Exercise material
########

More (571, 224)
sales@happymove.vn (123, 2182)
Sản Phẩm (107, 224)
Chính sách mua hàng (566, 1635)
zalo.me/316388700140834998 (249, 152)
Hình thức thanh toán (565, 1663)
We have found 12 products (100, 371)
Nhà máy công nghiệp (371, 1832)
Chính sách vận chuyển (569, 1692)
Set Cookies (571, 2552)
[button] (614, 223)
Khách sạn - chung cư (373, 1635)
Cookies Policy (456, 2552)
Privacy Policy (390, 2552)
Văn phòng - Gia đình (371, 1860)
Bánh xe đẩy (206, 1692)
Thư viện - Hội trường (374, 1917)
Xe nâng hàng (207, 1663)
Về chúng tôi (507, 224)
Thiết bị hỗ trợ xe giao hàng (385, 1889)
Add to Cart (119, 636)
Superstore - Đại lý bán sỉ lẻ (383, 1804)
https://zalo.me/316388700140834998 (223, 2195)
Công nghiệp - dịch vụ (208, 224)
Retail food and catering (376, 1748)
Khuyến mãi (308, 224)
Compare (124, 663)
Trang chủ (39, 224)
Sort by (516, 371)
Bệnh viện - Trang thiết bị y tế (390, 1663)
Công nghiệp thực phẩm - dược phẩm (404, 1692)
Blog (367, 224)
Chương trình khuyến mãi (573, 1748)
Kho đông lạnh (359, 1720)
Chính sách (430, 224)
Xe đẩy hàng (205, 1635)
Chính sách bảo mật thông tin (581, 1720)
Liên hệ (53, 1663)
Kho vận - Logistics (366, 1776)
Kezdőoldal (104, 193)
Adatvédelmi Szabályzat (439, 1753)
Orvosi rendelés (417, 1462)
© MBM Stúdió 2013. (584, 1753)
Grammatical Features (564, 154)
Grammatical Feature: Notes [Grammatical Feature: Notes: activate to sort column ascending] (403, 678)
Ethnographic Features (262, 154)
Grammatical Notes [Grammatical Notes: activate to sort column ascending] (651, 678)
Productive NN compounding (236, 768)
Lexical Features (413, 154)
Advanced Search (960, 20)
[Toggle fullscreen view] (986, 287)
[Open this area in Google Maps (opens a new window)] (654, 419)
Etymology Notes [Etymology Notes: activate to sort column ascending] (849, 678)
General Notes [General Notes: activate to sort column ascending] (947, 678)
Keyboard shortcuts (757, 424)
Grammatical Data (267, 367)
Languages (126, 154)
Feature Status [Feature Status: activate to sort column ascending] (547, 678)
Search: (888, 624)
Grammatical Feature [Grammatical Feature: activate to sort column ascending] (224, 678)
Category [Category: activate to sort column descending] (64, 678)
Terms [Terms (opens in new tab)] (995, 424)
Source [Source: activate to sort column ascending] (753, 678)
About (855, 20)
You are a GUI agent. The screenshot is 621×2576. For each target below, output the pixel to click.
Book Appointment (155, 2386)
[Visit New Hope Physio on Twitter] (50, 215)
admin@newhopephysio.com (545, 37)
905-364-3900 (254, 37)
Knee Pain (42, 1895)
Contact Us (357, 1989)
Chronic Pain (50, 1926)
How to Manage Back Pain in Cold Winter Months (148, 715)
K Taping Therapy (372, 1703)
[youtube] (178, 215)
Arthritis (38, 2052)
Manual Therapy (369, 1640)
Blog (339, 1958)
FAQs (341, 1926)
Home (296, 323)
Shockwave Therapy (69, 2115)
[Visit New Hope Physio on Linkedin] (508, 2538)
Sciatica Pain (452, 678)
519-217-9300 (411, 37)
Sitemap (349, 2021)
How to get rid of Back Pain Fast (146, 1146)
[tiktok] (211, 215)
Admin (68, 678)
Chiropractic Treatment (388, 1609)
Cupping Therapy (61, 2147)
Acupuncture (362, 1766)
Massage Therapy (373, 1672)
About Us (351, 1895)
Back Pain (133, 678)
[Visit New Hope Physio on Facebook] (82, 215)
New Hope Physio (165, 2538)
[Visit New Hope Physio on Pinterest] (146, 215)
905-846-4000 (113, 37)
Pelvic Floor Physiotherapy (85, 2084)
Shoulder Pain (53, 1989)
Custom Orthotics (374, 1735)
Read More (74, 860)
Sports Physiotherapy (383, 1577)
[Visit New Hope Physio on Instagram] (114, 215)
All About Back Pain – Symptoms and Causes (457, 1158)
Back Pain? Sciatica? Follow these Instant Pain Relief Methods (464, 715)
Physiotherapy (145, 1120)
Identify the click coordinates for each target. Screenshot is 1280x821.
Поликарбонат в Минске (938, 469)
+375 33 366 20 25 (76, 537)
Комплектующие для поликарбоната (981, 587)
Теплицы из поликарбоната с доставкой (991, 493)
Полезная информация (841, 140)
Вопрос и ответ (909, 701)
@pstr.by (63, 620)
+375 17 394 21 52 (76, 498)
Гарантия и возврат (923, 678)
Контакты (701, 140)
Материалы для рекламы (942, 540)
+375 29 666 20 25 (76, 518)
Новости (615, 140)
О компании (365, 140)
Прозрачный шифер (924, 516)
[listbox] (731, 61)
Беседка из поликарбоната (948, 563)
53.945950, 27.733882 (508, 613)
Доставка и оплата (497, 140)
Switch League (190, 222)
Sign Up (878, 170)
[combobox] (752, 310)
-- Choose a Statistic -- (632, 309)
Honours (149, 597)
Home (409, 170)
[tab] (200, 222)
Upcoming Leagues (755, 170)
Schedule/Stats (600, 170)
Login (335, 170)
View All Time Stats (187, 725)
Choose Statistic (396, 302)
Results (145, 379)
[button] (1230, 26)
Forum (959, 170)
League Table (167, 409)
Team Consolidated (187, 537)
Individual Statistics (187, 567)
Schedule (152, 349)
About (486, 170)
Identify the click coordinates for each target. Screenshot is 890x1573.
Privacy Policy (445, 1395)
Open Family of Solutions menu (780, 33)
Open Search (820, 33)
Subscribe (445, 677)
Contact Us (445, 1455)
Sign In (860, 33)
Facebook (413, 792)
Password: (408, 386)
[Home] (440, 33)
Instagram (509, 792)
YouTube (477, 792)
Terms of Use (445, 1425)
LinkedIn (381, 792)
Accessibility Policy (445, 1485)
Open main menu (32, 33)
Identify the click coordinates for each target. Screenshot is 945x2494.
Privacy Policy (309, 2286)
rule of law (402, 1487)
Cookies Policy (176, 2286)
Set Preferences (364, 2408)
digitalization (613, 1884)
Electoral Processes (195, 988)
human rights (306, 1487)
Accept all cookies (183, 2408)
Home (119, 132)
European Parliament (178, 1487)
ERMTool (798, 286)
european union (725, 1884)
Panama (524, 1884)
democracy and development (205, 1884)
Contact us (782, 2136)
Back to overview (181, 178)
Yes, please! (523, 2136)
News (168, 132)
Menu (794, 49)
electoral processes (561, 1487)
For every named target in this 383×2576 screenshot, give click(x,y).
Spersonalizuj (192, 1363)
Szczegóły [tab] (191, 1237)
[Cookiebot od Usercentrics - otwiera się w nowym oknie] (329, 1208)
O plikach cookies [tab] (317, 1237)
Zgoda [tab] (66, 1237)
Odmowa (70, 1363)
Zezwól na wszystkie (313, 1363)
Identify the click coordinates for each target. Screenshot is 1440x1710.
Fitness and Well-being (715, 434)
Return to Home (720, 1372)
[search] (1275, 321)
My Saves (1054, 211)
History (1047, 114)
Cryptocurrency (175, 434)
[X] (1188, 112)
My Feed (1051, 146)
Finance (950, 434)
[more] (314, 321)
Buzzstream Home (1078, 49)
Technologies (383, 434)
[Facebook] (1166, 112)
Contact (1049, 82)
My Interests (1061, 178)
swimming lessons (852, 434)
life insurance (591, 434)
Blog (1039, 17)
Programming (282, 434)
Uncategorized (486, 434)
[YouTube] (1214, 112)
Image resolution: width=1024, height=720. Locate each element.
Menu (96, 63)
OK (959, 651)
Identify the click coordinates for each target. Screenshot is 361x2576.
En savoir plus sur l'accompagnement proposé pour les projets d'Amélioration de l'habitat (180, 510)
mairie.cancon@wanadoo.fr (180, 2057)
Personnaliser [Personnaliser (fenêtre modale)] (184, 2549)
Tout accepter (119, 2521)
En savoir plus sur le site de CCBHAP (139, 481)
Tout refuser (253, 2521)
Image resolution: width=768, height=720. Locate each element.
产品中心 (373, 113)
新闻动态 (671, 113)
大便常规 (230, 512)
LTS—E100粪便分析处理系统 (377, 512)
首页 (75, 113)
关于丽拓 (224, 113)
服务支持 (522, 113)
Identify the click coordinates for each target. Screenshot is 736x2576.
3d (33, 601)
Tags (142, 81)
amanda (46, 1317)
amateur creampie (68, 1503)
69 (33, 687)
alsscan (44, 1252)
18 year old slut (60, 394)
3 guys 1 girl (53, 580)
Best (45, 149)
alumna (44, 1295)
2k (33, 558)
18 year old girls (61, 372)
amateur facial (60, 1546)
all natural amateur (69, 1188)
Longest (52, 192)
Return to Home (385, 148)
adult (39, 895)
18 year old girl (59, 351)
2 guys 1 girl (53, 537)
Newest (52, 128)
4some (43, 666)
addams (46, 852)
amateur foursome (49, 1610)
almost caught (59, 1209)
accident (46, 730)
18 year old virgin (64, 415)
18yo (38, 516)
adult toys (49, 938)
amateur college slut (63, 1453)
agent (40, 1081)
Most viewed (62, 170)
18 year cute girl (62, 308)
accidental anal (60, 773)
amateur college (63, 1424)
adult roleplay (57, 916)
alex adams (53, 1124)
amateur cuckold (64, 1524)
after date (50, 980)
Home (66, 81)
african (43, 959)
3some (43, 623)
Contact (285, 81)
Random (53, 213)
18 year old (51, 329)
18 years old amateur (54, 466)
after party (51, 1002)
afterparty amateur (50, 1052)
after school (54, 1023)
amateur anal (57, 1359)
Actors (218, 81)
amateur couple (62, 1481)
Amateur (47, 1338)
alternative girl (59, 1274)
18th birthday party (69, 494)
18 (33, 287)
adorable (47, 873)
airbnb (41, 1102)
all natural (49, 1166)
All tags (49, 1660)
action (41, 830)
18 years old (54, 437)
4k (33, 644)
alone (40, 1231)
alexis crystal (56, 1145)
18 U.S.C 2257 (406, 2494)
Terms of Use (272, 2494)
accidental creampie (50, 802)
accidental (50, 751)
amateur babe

########

Problem details
Write out the records above exactly, from the opening line to the line with "Kezdőoldal (104, 193)", including both, with nothing added.

Answer to this exercise
More (571, 224)
sales@happymove.vn (123, 2182)
Sản Phẩm (107, 224)
Chính sách mua hàng (566, 1635)
zalo.me/316388700140834998 (249, 152)
Hình thức thanh toán (565, 1663)
We have found 12 products (100, 371)
Nhà máy công nghiệp (371, 1832)
Chính sách vận chuyển (569, 1692)
Set Cookies (571, 2552)
[button] (614, 223)
Khách sạn - chung cư (373, 1635)
Cookies Policy (456, 2552)
Privacy Policy (390, 2552)
Văn phòng - Gia đình (371, 1860)
Bánh xe đẩy (206, 1692)
Thư viện - Hội trường (374, 1917)
Xe nâng hàng (207, 1663)
Về chúng tôi (507, 224)
Thiết bị hỗ trợ xe giao hàng (385, 1889)
Add to Cart (119, 636)
Superstore - Đại lý bán sỉ lẻ (383, 1804)
https://zalo.me/316388700140834998 (223, 2195)
Công nghiệp - dịch vụ (208, 224)
Retail food and catering (376, 1748)
Khuyến mãi (308, 224)
Compare (124, 663)
Trang chủ (39, 224)
Sort by (516, 371)
Bệnh viện - Trang thiết bị y tế (390, 1663)
Công nghiệp thực phẩm - dược phẩm (404, 1692)
Blog (367, 224)
Chương trình khuyến mãi (573, 1748)
Kho đông lạnh (359, 1720)
Chính sách (430, 224)
Xe đẩy hàng (205, 1635)
Chính sách bảo mật thông tin (581, 1720)
Liên hệ (53, 1663)
Kho vận - Logistics (366, 1776)
Kezdőoldal (104, 193)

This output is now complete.